Now, once you are down.. how do you get back up? As for me, I cannot get back up and resume life until I have shown God how sorry, how regretful and ashamed I am for my transgression. Until I break down in front of Him (swt), until I acknowledge my errors, until my sighs of self-desperation become so heavy on my heart, until warm tears are shed, until I beg Him (swt) for forgiveness, until I plead for a fresh start and a new page with Him (swt).. until then, I can't get back to normal. But.. and there is a but. Reaching this emotional peak can take time: managing to find both the timing and the energy to do this soul-cleansing can take a few days. And let me tell you that these moments -especially if they turn into days/weeks/months- are difficult, excruciating and painful. They are difficult to bear because you know what wrong you've done yet life continues. Your obligations and duties are awaiting you. You are in spiritual crisis, but most likely no one knows your ordeal. 

Maybe you're thinking 'duh, why don't you just repent then?' Like I've said, my tawbah routine is a 'give-it-all', I don't do 'half-hearted' or 'lip service' or 'quick and get over it' kind of repentance. It doesn't fulfil me. Again, this is a recent realisation. Now, I know that after a sin that has hurt my soul, I must make the time to do my ''ritual'' otherwise, I will remain unhappy and feeling down. For many years, I didn't know how to deal with sins and I struggled with mood swings but I am so grateful that Allah (swt) kept me striving nonetheless. A technique I used to use a lot back then was that as soon as I fell into a sin, I would immediately seclude myself in the masjid and if immediately wasn't possible then asap. This was systematic. I considered sins as dirt and cleaning myself was imperative. How do you clean yourself spiritually? For me, going to the masjid and reflecting on my mistakes was a wonderful way to do this soul-cleaning. This is one of the reasons why I am an advocate for sisters attending the masjid. The masjid has been a life-saver in my spiritual journey and I know it also is for many sisters. Do not prevent the female slaves of the Lord going to His house, please.

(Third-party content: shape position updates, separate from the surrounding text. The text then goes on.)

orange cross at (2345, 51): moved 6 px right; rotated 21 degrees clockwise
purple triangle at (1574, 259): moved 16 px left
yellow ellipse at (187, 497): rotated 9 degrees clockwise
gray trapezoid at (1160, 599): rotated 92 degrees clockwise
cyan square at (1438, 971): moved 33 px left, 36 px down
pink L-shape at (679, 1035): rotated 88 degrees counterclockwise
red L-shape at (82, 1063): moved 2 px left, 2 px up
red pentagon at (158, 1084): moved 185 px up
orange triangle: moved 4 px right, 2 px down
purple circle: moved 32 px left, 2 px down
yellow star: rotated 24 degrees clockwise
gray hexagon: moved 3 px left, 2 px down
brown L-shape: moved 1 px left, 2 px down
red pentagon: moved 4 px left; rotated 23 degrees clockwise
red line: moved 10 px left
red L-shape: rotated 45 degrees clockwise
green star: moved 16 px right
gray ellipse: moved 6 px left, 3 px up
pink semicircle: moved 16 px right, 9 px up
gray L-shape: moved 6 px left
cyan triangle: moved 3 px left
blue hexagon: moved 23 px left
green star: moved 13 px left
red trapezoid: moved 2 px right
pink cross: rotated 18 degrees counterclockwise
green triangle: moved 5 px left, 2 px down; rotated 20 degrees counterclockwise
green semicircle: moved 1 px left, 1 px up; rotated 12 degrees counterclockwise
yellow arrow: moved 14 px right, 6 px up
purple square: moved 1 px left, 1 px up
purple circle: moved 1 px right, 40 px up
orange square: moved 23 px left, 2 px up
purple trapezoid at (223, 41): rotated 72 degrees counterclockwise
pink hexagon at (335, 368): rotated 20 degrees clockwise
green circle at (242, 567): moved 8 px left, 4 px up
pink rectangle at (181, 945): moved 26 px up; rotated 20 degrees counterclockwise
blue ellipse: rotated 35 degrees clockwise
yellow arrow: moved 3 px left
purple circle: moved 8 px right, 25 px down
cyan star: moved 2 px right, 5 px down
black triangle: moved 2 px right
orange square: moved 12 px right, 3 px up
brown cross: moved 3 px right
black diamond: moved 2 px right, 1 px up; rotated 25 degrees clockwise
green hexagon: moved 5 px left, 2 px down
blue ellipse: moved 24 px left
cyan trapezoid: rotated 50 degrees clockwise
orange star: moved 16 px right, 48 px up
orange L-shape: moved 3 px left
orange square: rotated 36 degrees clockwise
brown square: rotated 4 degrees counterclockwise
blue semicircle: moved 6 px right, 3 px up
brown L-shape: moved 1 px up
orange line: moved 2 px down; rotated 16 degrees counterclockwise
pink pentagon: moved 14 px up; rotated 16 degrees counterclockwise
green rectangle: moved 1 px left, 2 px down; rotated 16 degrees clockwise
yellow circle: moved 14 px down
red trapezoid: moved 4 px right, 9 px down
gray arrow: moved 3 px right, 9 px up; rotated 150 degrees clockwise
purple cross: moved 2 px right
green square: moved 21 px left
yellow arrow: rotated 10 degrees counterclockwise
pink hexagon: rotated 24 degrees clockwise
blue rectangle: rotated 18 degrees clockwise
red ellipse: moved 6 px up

Many times, I had to conduct sisters' circles with the burden of fresh sins. Do you know how hard that is? But, alhamdulilah, I never let the whispers of shaytan tell me 'oh, who do you think you are telling them to be righteous when you're not even righteous yourself, go home'. I never allowed that to cross my mind. Every time, I would pick myself up, put on a brave face, deliver the reminder -which was a reminder to myself tbh- and go back home to grieve before repenting properly. No wonder why msot of the reminders I used to give tended to revolve around the topics of tawbah (repentance), taqwah (God-consciousness), muraqabatu-llah (closeness to the Lord) ect. Sisters would often compliment me for the heart-softening reminders unaware and oblivious to the fact that it was my hurt soul and heart that was speaking to them. This also helped me to keep level-headed, their compliments meant very little to me because I knew my own reality. How could their praise mean anything to me when I knew the battles I was fighting in secret?

The one time shaytan managed to plant a whisper in my mind was back in 2009, during Ramadan. This guy was supposed to be imprisoned in Ramadan right? I don't know how he pulled this one! A sister I loved and looked up to for the sake of Allah was fund raising for the drought that was happening in Somalia and she had asked me if I could go with her to collect money from the local Muslim businesses. I didn't hesitate a second. In my mind, I saw this as a unique opportunity for khayr and so I agreed to it. I left my house without telling my mother where I was going because I was afraid that she would object to me partaking in this. I met with the sister, she gave me the bucket and off we went. We were out that afternoon for hours, going from one store to another. My friend was doing all the talking and despite feeling rather awkward about the whole thing, I kept distracting myself by anticipating my rewards with the Lord. 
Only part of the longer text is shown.